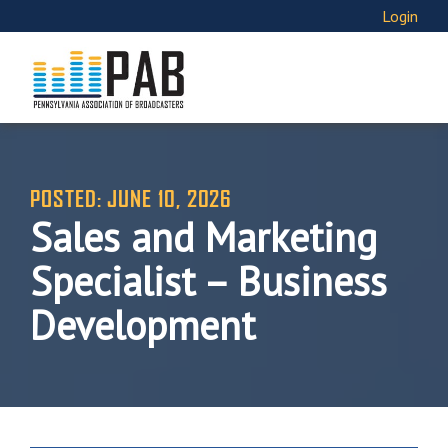
Login
POSTED: JUNE 10, 2026
Sales and Marketing
Specialist – Business
Development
□ □ □ □ □ □ □
What this calls for is the material above set down exactly, pictures excluded.

# Answer to the problem
Login
POSTED: JUNE 10, 2026
Sales and Marketing
Specialist – Business
Development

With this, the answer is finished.